-
Notifications
You must be signed in to change notification settings - Fork 272
Description
Summary
During review of PR #3004 (which adds basic to_csv support), fuzz testing revealed several edge cases that are not handled correctly. These should be addressed in follow-up work after the initial implementation is merged.
Bugs Found
1. Null value not quoted when it contains special characters
When the nullValue option contains the delimiter or other special characters (e.g., "N,A"), it's written unquoted, corrupting the CSV output.
| Expected (Spark) | Actual (Comet) |
|---|---|
"N,A",world |
N,A,world |
hello,"N,A" |
hello,N,A |
Location: native/spark-expr/src/csv_funcs/to_csv.rs:164-171
Fix: Check if null_value contains special characters and quote/escape it appropriately.
2. Whitespace trimming applied incorrectly
When ignoreLeadingWhiteSpace=false or ignoreTrailingWhiteSpace=false, strings containing whitespace plus special characters are incorrectly handled. The code trims whitespace before checking if quoting is needed.
| Expected (Spark) | Actual (Comet) |
|---|---|
\" (preserved whitespace with escaped quote) |
"" (empty) |
Location: native/spark-expr/src/csv_funcs/to_csv.rs:176-183
Fix: Review the order of operations - quoting determination should consider the original (untrimmed) value.
3. Decimal formatting mismatch
Spark uses scientific notation for small decimal values, while Comet uses fixed-point notation.
| Expected (Spark) | Actual (Comet) |
|---|---|
0E-18 |
0.000000000000000000 |
Fix: Align decimal-to-string casting with Spark's formatting behavior.
4. NPE with single-column struct (needs investigation)
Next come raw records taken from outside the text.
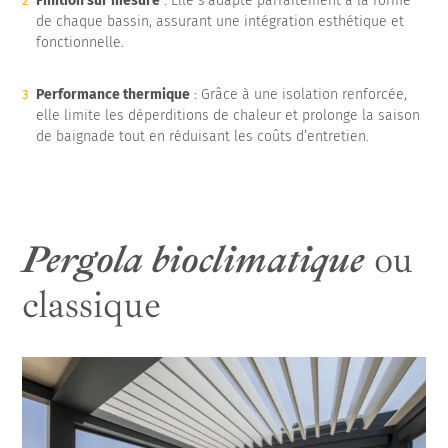
Finition sur mesure
: Elle s’adapte parfaitement à la forme
de chaque bassin, assurant une intégration esthétique et
fonctionnelle.
Performance thermique
: Grâce à une isolation renforcée,
elle limite les déperditions de chaleur et prolonge la saison
de baignade tout en réduisant les coûts d’entretien.
Pergola bioclimatique
ou
classique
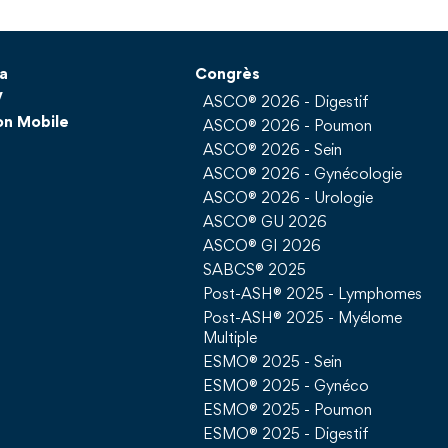
a
Congrès
V
ASCO® 2026 - Digestif
on Mobile
ASCO® 2026 - Poumon
ASCO® 2026 - Sein
ASCO® 2026 - Gynécologie
ASCO® 2026 - Urologie
ASCO® GU 2026
ASCO® GI 2026
SABCS® 2025
Post-ASH® 2025 - Lymphomes
Post-ASH® 2025 - Myélome
Multiple
ESMO® 2025 - Sein
ESMO® 2025 - Gynéco
ESMO® 2025 - Poumon
ESMO® 2025 - Digestif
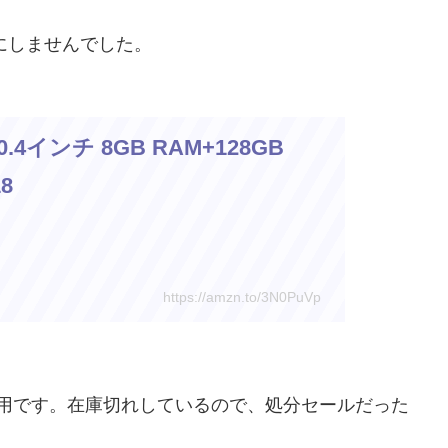
にしませんでした。
0.4インチ 8GB RAM+128GB
8
https://amzn.to/3N0PuVp
ポン適用です。在庫切れしているので、処分セールだった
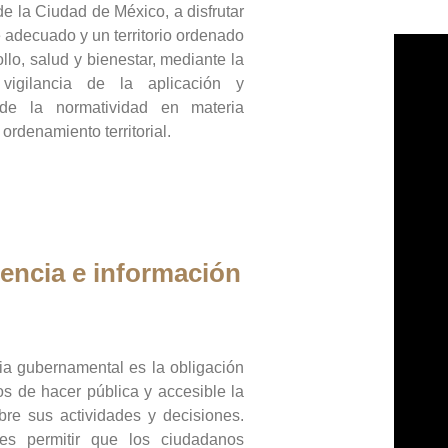
de la Ciudad de México, a disfrutar
 adecuado y un territorio ordenado
llo, salud y bienestar, mediante la
vigilancia de la aplicación y
 de la normatividad en materia
 ordenamiento territorial.
encia e información
ia gubernamental es la obligación
os de hacer pública y accesible la
bre sus actividades y decisiones.
es permitir que los ciudadanos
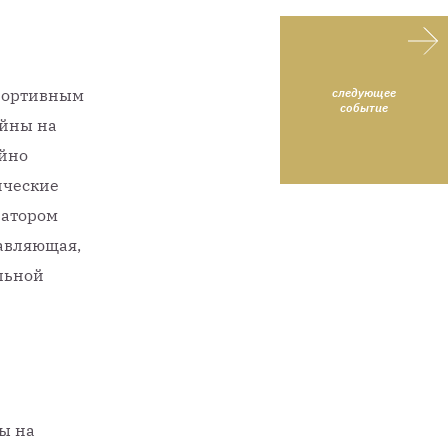
портивным
следующее
событие
ойны на
ойно
ические
ратором
тавляющая,
льной
ы на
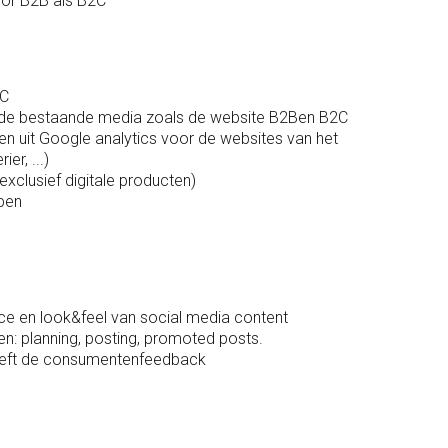
or B2B als B2C
2C
 de bestaande media zoals de website B2Ben B2C
en uit Google analytics voor de websites van het
er, ...)
exclusief digitale producten)
pen
ce en look&feel van social media content
n: planning, posting, promoted posts.
treft de consumentenfeedback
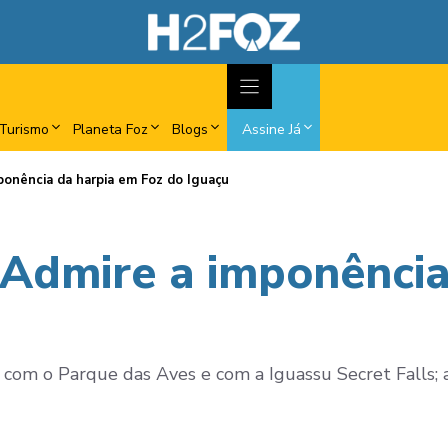
Turismo
Planeta Foz
Blogs
Assine Já
ponência da harpia em Foz do Iguaçu
Admire a imponência
om o Parque das Aves e com a Iguassu Secret Falls; a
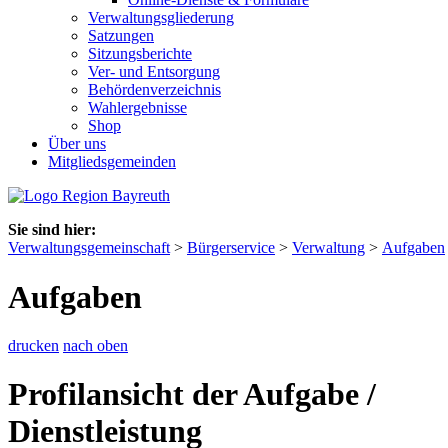
Verwaltungsgliederung
Satzungen
Sitzungsberichte
Ver- und Entsorgung
Behördenverzeichnis
Wahlergebnisse
Shop
Über uns
Mitgliedsgemeinden
Sie sind hier:
Verwaltungsgemeinschaft
>
Bürgerservice
>
Verwaltung
>
Aufgaben
Aufgaben
drucken
nach oben
Profilansicht der Aufgabe /
Dienstleistung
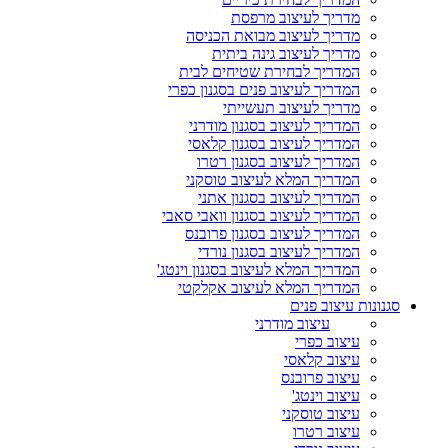
מדריך לעיצוב מרפסת
מדריך לעיצוב מבואת הכניסה
מדריך לעיצוב גינה ביתית
המדריך לבחירת שטיחים לבית
המדריך לעיצוב פנים בסגנון כפרי
מדריך לעיצוב תעשייתי
המדריך לעיצוב בסגנון מודרני
המדריך לעיצוב בסגנון קלאסי
המדריך לעיצוב בסגנון רטרו
המדריך המלא לעיצוב טוסקני
המדריך לעיצוב בסגנון אתני
המדריך לעיצוב בסגנון וואבי סאבי
המדריך לעיצוב בסגנון פרובנס
המדריך לעיצוב בסגנון נורדי
המדריך המלא לעיצוב בסגנון וינטג'
המדריך המלא לעיצוב אקלקטי
סגנונות עיצוב פנים
עיצוב מודרני
עיצוב כפרי
עיצוב קלאסי
עיצוב פרובנס
עיצוב וינטג'
עיצוב טוסקני
עיצוב רטרו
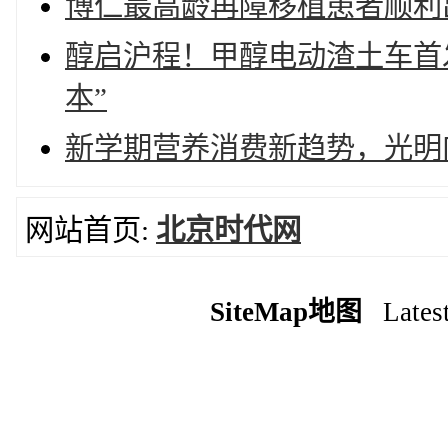
博仁最高龄再障移植患者顺利
醇启沪程！甲醇电动渣土车首
本”
新学期营养消费新趋势，光明
网站首页:
北京时代网
SiteMap地图
Latest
NullPointerException occurs when processing single-column structs with certain null patterns. This may be a Spark-side issue with how Comet's output is handled, but needs investigation.
Reproduction
Fuzz tests were added in CometCsvExpressionSuite.scala that reproduce these issues:
to_csv - edge case: delimiter in null value representationto_csv - fuzz test: comprehensive random data and optionsto_csv - edge case: numeric boundary valuesto_csv - edge case: single column struct
Related
- PR Feat: to_csv #3004 - Initial
to_csvimplementation